You've over-estimated Disney's influence. Yes, it's not 100% free market, because they do help to set the floor. But they refuse only about 1% of contracts.
100% of contracts with a total sale price ending in .33 cents passes ROFR because of 33 Royal Street in New Orleans Square.
I can make up statistics as well. Where are you finding that only "about 1% of contracts" are taken in ROFR? Based on reports from dvcresalemarket.com (I don't see other brokers deviating much lower from these numbers given how hard DVCRM pushes the highest prices among brokers), resale buyback rates have been as follows:
2016 4.4%
2017 6.9%
2018 10.5%
2019 16.3%
It wasn’t my assertion that Disney is intentionally propping up the market. I don’t believe Disney has set that as an objective. It is, however, my position that Disney’s actions, whatever the motivation, effects the market. And like being pregnant, a free market is binary. Either it is a free market with buyers and sellers setting market value, or it’s not.
So chicken or egg, which came first? Did Disney "decide" to lower the resale price, and THEN the resale prices dropped?
OR... what actually happened -- prices kept dropping and dropping, so Disney kept dropping their ROFR price.
You're distorting my point and creating a position I never took. Disney doesn't "decide" to set a lower resale price, they can simply decide to not buy back lower prices, or buy back less. There is an important distinction in this point, as you are painting the picture of Disney actively doing things to manipulate the market. All they have to do is not buy back and the market will start to set its own floor.
You bring up BLT as an example, so let's look at that. Clearly the price on BLT resale has dropped over this past year. In 2019 the average passing price each quarter on the ROFR board was as follows (excluding contracts <100 points or >200 points):
Q1-2019 - $140.11
Q2-2019 - $147.65
Q3-2019 - $142.85
Q4-2019 - $143.38
Q1-2020 - $139.15
Q2-2020 - $136.53
Q3-2020 - $135.02
So if this were true market forces, it would suggest that either demand has dropped for BLT, or supply has increased. Demand seems steady as through 2019 DVCRM reported 354 contracts sold at BLT. Through November 2019, 307 contracts were sold. A 14% drop, but nothing significant and it excludes December sales. There are no indications that sellers have flooded the resale market with BLT contracts.
More interestingly, through 2019 DVCRM reported 88 BLT contracts taken in ROFR. That represents 25% of the 354 contracts sold. Through 2020, DVCRM has reported 14 BLT contracts taken in ROFR. That represents 5% of the 307 contracts sold through November.
When contracts stop getting taken, buyers will test the floor. It doesn't happen overnight, but prices do eventually drop.
Disney sold 31,887 BLT points in 2019. In 2020, they sold 20,071. A 37% Drop. If you exclude Sales from March-July closure, there was actually a 2% increase in BLT direct points purchased, going from 19,167 points sold in 2019 to 19,536 points sold in 2020.

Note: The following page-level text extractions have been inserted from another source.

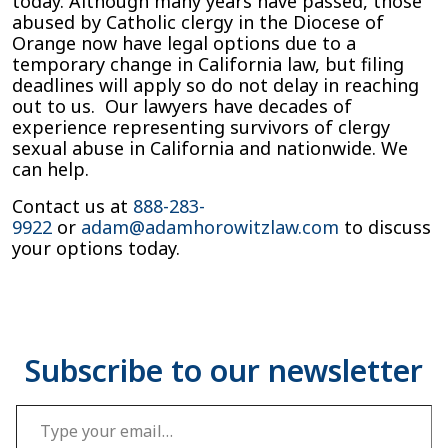
today. Although many years have passed, those
abused by Catholic clergy in the Diocese of
Orange now have legal options due to a
temporary change in California law, but filing
deadlines will apply so do not delay in reaching
out to us. Our lawyers have decades of
experience representing survivors of clergy
sexual abuse in California and nationwide. We
can help.
Contact us at
888-283-
9922
or
adam@adamhorowitzlaw.com
to discuss
your options today.
Type your email…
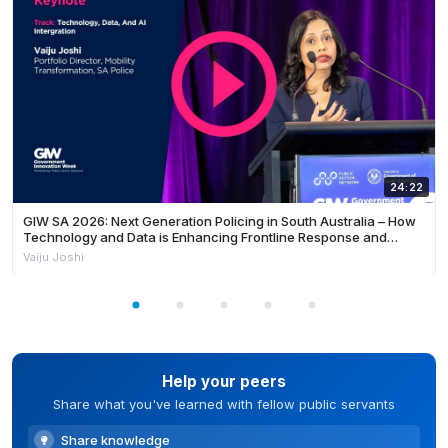
24:22
GIW SA 2026: Next Generation Policing in South Australia – How
Technology and Data is Enhancing Frontline Response and
Building Safer Communities
Vaiju Joshi
Help your peers
Share what you've learned with fellow public servants
Share knowledge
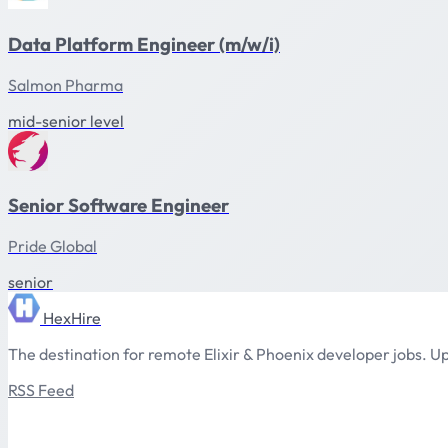
Data Platform Engineer (m/w/i)
Salmon Pharma
mid-senior level
Senior Software Engineer
Pride Global
senior
HexHire
The destination for remote Elixir & Phoenix developer jobs. Up
RSS Feed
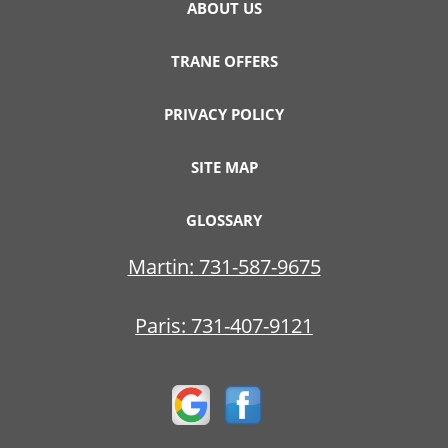
ABOUT US
TRANE OFFERS
PRIVACY POLICY
SITE MAP
GLOSSARY
Martin:
731-587-9675
Paris:
731-407-9121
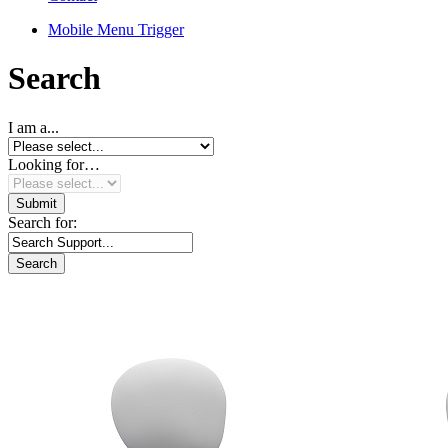
Mobile Menu Trigger
Search
I am a...
Looking for…
Search for:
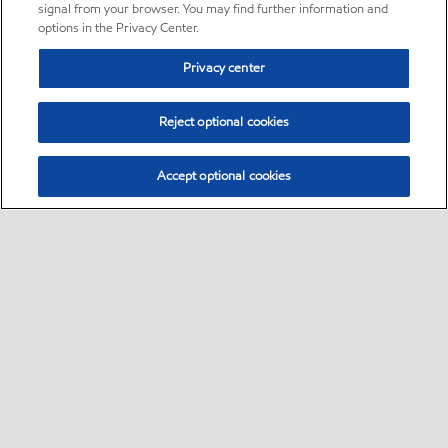
signal from your browser. You may find further information and
options in the Privacy Center.
Privacy center
Reject optional cookies
Accept optional cookies
Sitemap
•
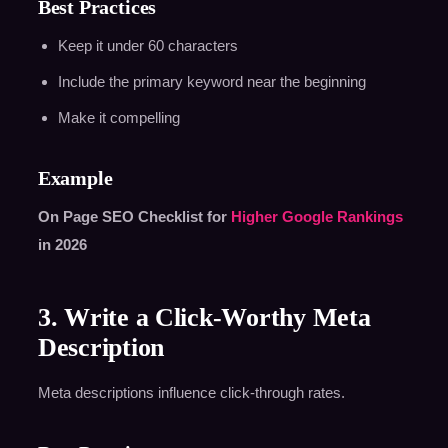
Best Practices
Keep it under 60 characters
Include the primary keyword near the beginning
Make it compelling
Example
On Page SEO Checklist for
Higher Google Rankings
in 2026
3. Write a Click-Worthy Meta
Description
Meta descriptions influence click-through rates.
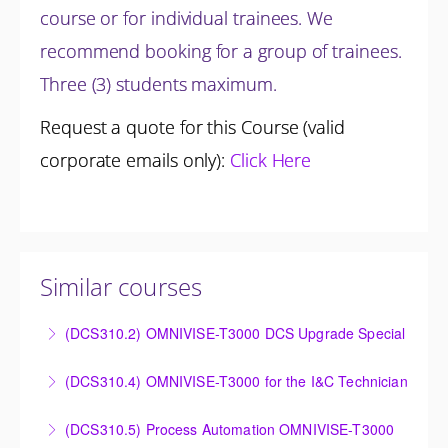
course or for individual trainees. We
recommend booking for a group of trainees.
Three (3) students maximum.
Request a quote for this Course (valid
corporate emails only):
Click Here
Similar courses
(DCS310.2) OMNIVISE-T3000 DCS Upgrade Special
DCS Upgrade course covers an introduction to the
(DCS310.4) OMNIVISE-T3000 for the I&C Technician
new control system.
Familiarize the I&C Technician with the operation,
(DCS310.5) Process Automation OMNIVISE-T3000
More Information
control and administration of the OMNIVISE-T3000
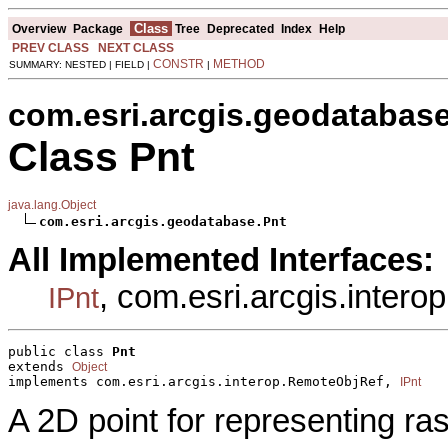
Class
Overview
Package
Tree
Deprecated
Index
Help
PREV CLASS
NEXT CLASS
CONSTR
METHOD
SUMMARY: NESTED | FIELD |
|
com.esri.arcgis.geodatabas
Class Pnt
java.lang.Object
com.esri.arcgis.geodatabase.Pnt
All Implemented Interfaces:
, com.esri.arcgis.inter
IPnt
public class 
Pnt
extends 
Object
implements com.esri.arcgis.interop.RemoteObjRef, 
IPnt
A 2D point for representing ras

If Disney is only buying the cheapest contracts to re-sell, you would expect to see a commensurate drop in taken contracts (excluding the closure period you would expect the same rate of buybacks), or some correlation between taken contracts and points sold. Instead what you see is that BLT taken contracts at DVCRM for BLT dropped 85% year over year.
When Disney stops buying back, markets test the floor. If allowed to continue testing the floor, prices would eventually drop over time. That's "what actually happened" with BLT.